Way to customize error recovery just a bit?

dgreensp · December 12, 2023, 10:33pm

Hi Marijn. I know the official word is, one should not be trying to derive proper error messages from Lezer error nodes (you should write your own parser or use a different parser generator if you need error messages); Lezer’s error recovery is a black box with no knobs, and the rule is, a node with no error children will be well-formed, but for one with error children, all bets are off.

However, I have been using Lezer as the first-stage parser for a new compile-to-JavaScript programming language I am creating, which will have an IDE based on CodeMirror as the primary/intended way to write code in this language. I know how to write parsers—I’ve written recursive descent parsers, a parser combinator library, and one time a complete JavaScript parser—but Lezer actually provides a lot, including error recovery, and it isn’t obvious that writing a parser from scratch or using a different parser generator (and still writing a Lezer grammar for CodeMirror anyway!) is less work for me than mapping trees with errors in them to error messages. In general, it seems that Lezer’s error nodes do point out where the errors are, pretty much as well as any system could, and I have made great progress on reporting syntax errors and formatting/pretty-printing code, even in the presence of other syntax errors, which is something I’d like the IDE to be able to do.

Error recovery being a black box and unpredictable (and not precisely understood by me) does complicate things, especially when it comes to formatting code with errors in it, and wanting formatting to be an idempotent operation (so that formatting twice is the same as formatting once; someone who repeatedly presses the keyboard shortcut for “reformat” should not see the code change and evolve, or oscillate between two states). Even if I were just writing a formatting extension for CodeMirror, I guess I’d just want to confirm, does changing the whitespace/skipped tokens ever change the results of error recovery (and therefore the shape of the tree) at all? In my language’s grammar, Newline is its own skipped token, so a series of skipped tokens might include a sequence like (spaces, Newline, spaces), in case it matters. Formatting could theoretically remove all this whitespace (or insert more), and then the resulting code would be reparsed, with a different set of skipped tokens, but hopefully with the same resulting tree shape (errors and all).

The only other thing that makes Lezer’s trees-with-errors a little bizarre sometimes is when it inserts tokens to make something work in a really forced way, like both the open parenthesis and close parenthesis of a parenthesized expression! My small feature request would be to be able to restrict token insertion in error recovery (such as with a whitelist or blacklist saying what tokens can be inserted). Inserting (hallucinating) a close parenthesis is fantastic. An open parenthesis, not so much. Same with any keyword that introduces a certain statement or expression, like I don’t want the keyword “switch” to be inserted. I don’t want the open quote of a double-quoted string literal to be inserted.

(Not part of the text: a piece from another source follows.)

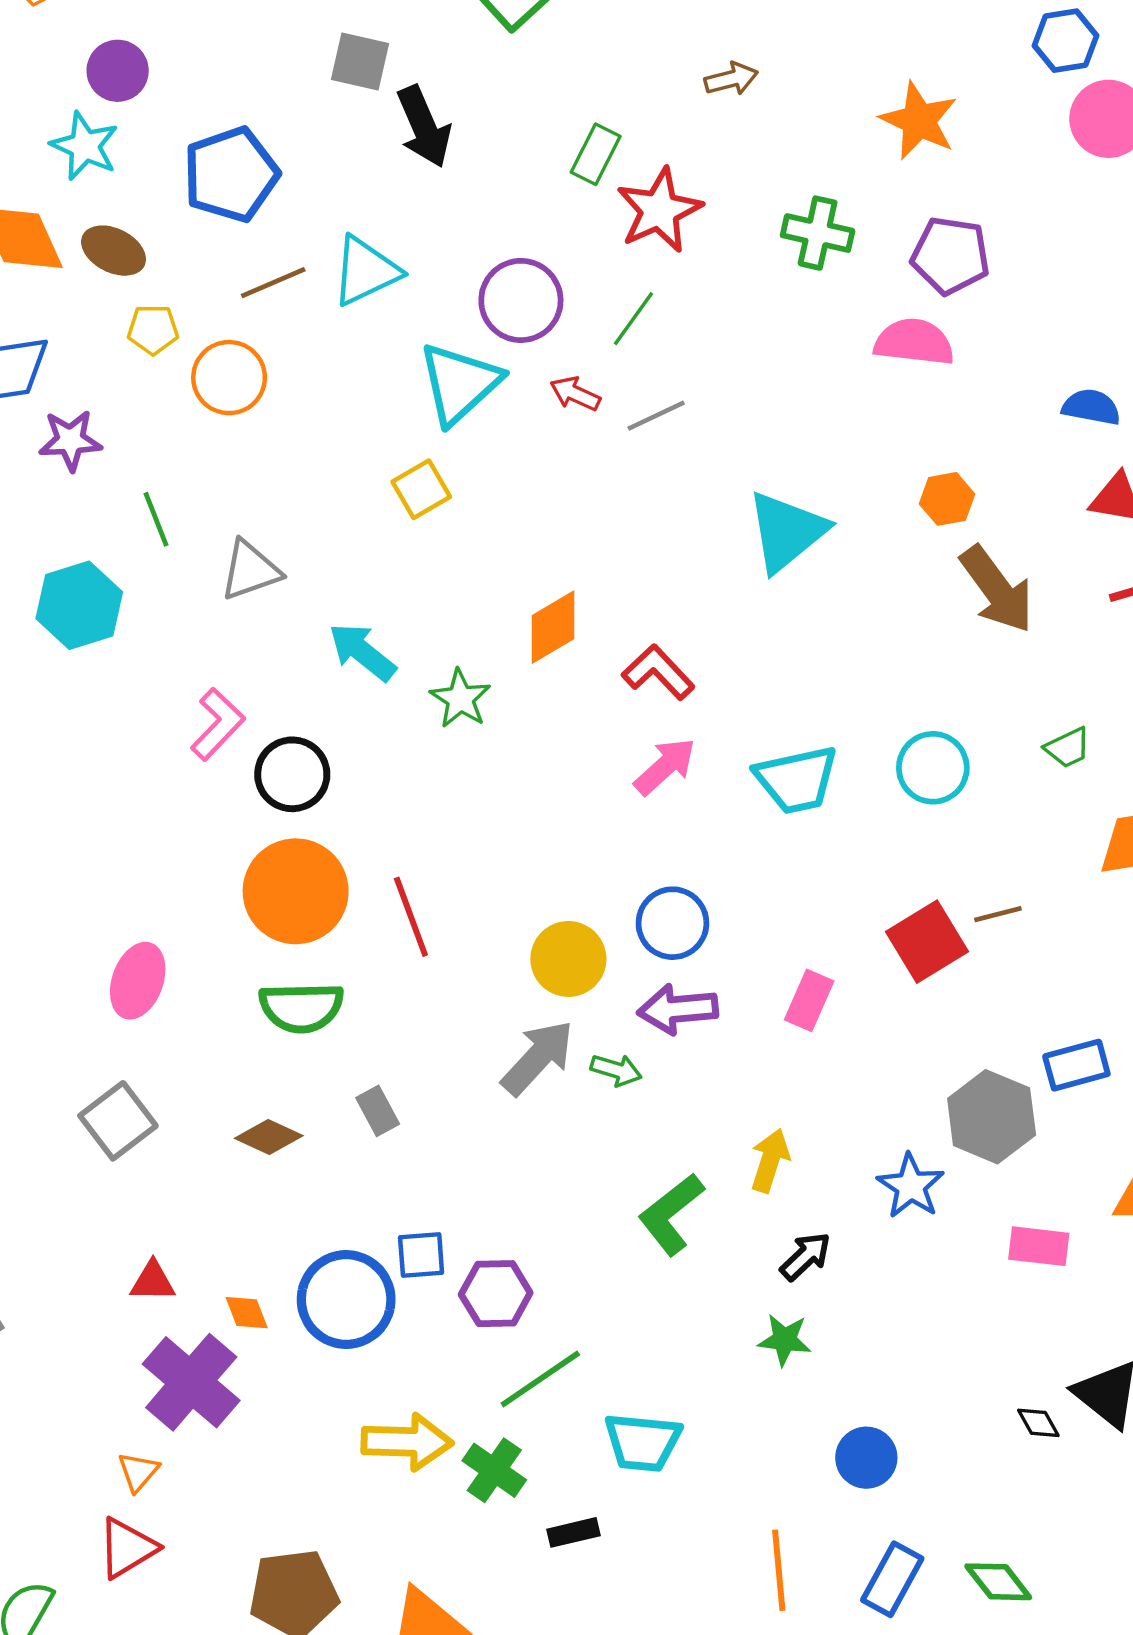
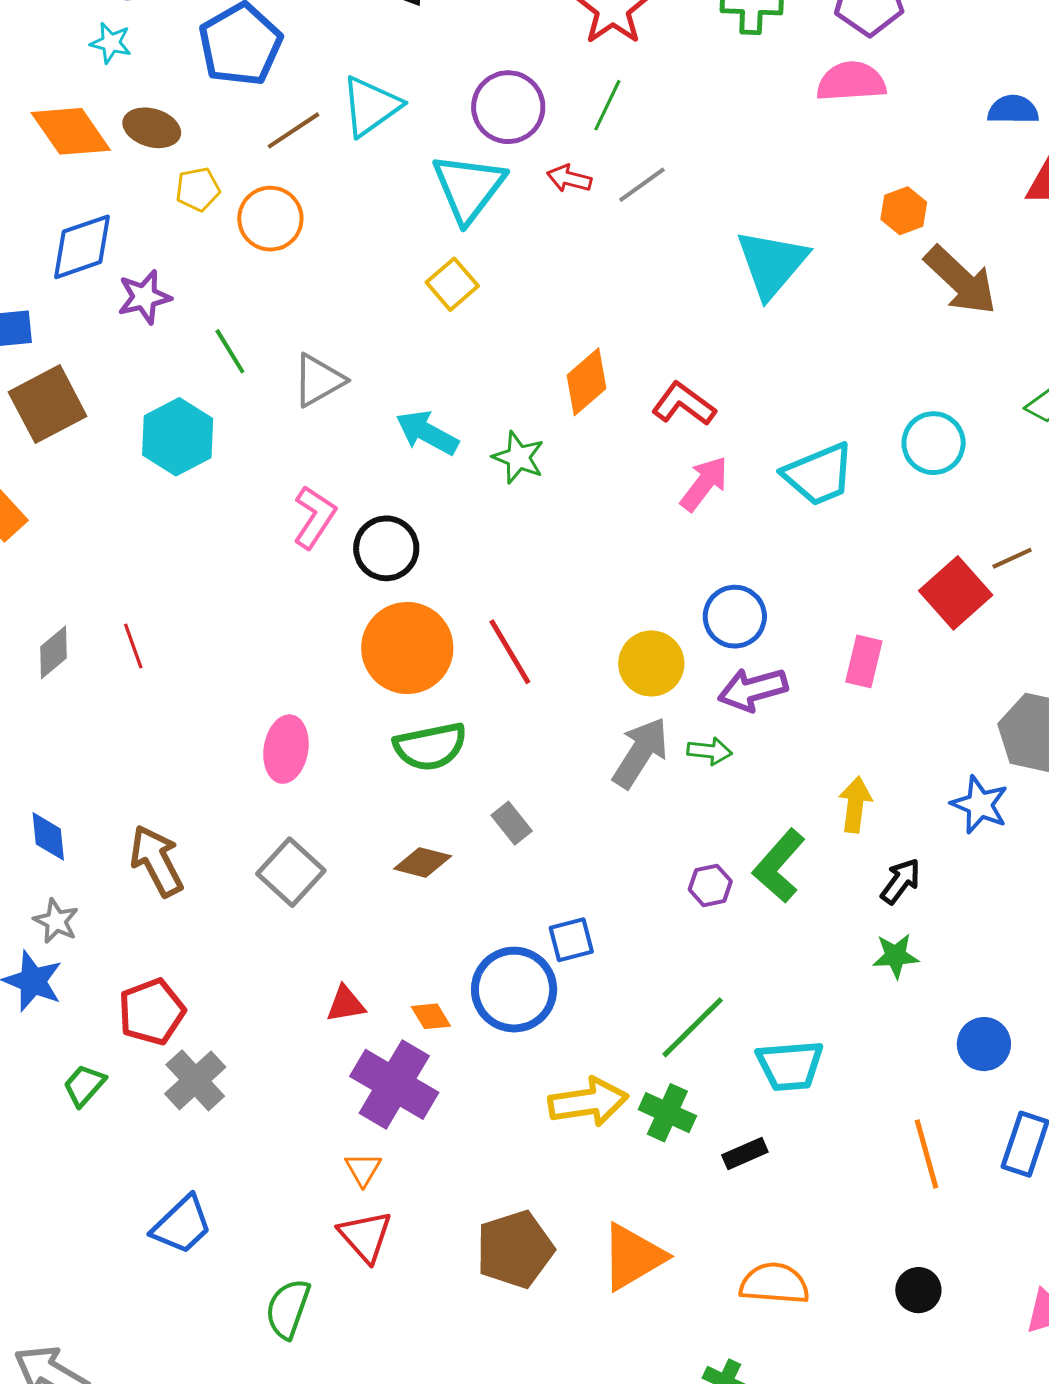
cyan star: (85, 146) -> (111, 43), size x0.7
purple hexagon: (496, 1294) -> (710, 885), moved, size x0.7
red triangle: (127, 1548) -> (365, 1236), turned -30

It would be nice to be able to tell error recovery to do less, be less creative, and consider fewer options, if it results in it being more predictable, producing parses that are less weird, and if “all bets are off” anyway when there are errors, why not? Currently, for example, with my JavaScript-like grammar, Lezer treats .... as just four dots someone weirdly left lying around, while ..... is treated as five nested DotExpressions (like foo.bar). That’s fine, but it doesn’t seem like the kind of thing anyone is relying on; I don’t think it could get weirder or worse. Lezer doesn’t use its existing insertion powers to guess that (.bar) is a DotExpression missing the first expression (rather than an expression with a superfluous dot in the middle of it). It doesn’t typically guess where an open parenthesis is meant to go in a program where a random open parenthesis has been deleted, in my testing. So then why occasionally go to town inserting all sorts of things? I wonder what the least intelligent error recovery strategy is that still localizes syntax errors for the most part.

I don’t know how you’d assess the positive or negative impact of a change or a new configuration option here, but just wanted to see what you think.

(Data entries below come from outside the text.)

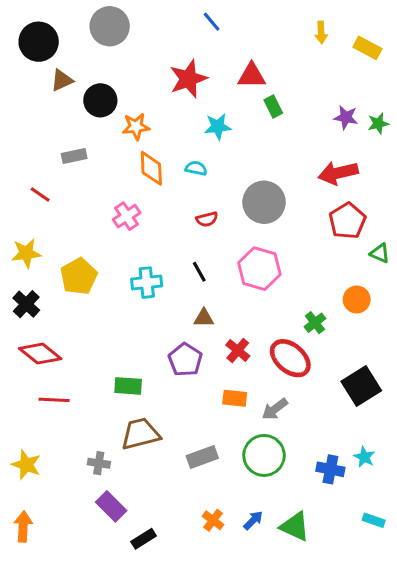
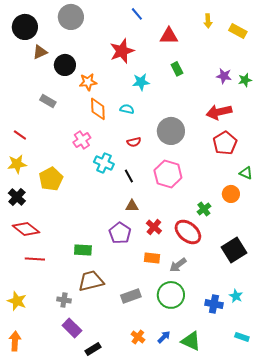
red triangle: (252, 76) -> (169, 36), moved
gray rectangle: (74, 156) -> (48, 101), turned 42
red line: (40, 195) -> (20, 135), moved
green triangle: (380, 253) -> (246, 173), moved
cyan cross: (147, 283) -> (104, 163), moved, turned 30

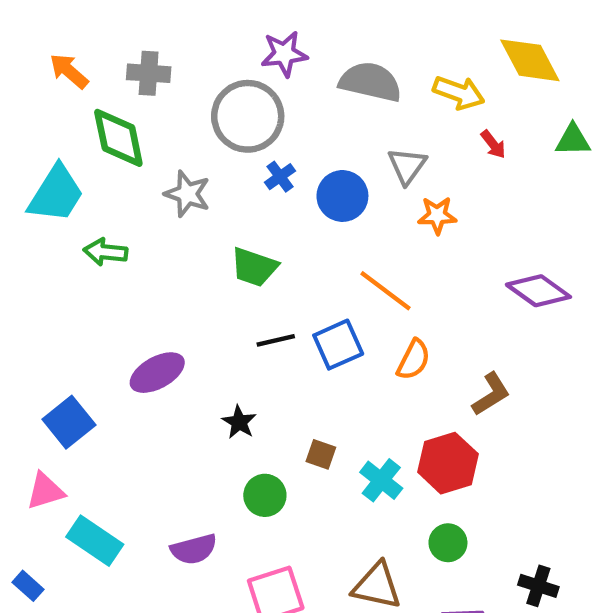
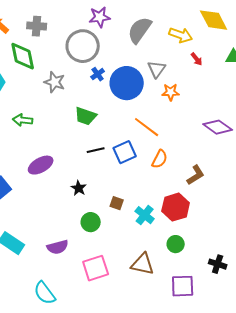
gray semicircle: (370, 82) -> (140, 30), turned -68
blue circle: (342, 196) -> (127, 83), size x1.4
green arrow: (106, 252) -> (23, 120), moved

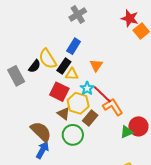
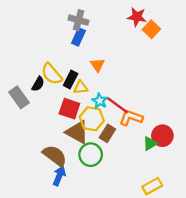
gray cross: (78, 14) -> (79, 20), turned -36
blue rectangle: (74, 46) -> (78, 37), moved
orange triangle: (96, 65) -> (97, 65), moved
orange L-shape: (113, 107) -> (131, 118), turned -30
brown triangle: (64, 113) -> (77, 132), size x1.6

marijn · December 13, 2023, 8:57am

Token count has an effect on error recovery behavior, so yes, even for a language where whitespace isn’t significant, in some corner cases, adding/removing whitespace tokens could cause error recovery to pick a different parse.

Error recovery works through a pretty dumb search—it tries parse actions in parallel for a bit, assigning a penalty score to each, and then picks the path that seems to lead to the least terrible continued parse. That makes it automatic and very creative, but also very unpredictable and messy.

I’ve been intentionally staying away from requiring grammar authors to add error-recovery-related information to their grammars, because that’d be yet another thing that people writing grammars would need to understand, and another bit of complexity in the grammar definitions.

That being said, it would probably be possible to do something like introducing an annotation on tokens that forbid that token from ever being inserted during error recovery. I’m not sure this will get you much closer to what you are trying to do here though—you also cite some examples of behavior that surprises you that would not be preventable this way.

dgreensp · December 13, 2023, 6:59pm

Thanks, that’s helpful to know! After sleeping on it, I’m going to see about writing my own, tailor-made parser for this. Lezer has been really helpful for getting my language going, and I can still integrate with CodeMirror.

I imagine if I pressed ahead with Lezer I’d be saying similar to things to this guy who tried to use tree-sitter for a similar purpose (basically that the results of error recovery aren’t what a top-down parser would see or what a human would see; they aren’t exactly “good” and you don’t have control over them): Is tree-sitter good enough? – Jake Zimmerman

marijn · December 13, 2023, 8:13pm

You can turn off error recovery entirely with the strict option, if you’re doing something that’d normally be done with a traditional, non-error-correcting parser.

dgreensp · December 13, 2023, 9:18pm

That’s true. I do want error recovery, ideally really good recovery, with good error messages. I just need total control over it, for a variety of reasons, like syntax errors being sufficiently helpful and stable, formatting that satisfies certain invariants, and autocomplete suggestions as you type. The recovery approach of trying skipping or inserting a token at random and continuing parsing doesn’t really resonate with me, and I think I want to explore different possibilities. A way to replace normal error recovery completely in Lezer, or change its behavior to something much simpler, could help, but like you say, it probably won’t get me all the way to where I want.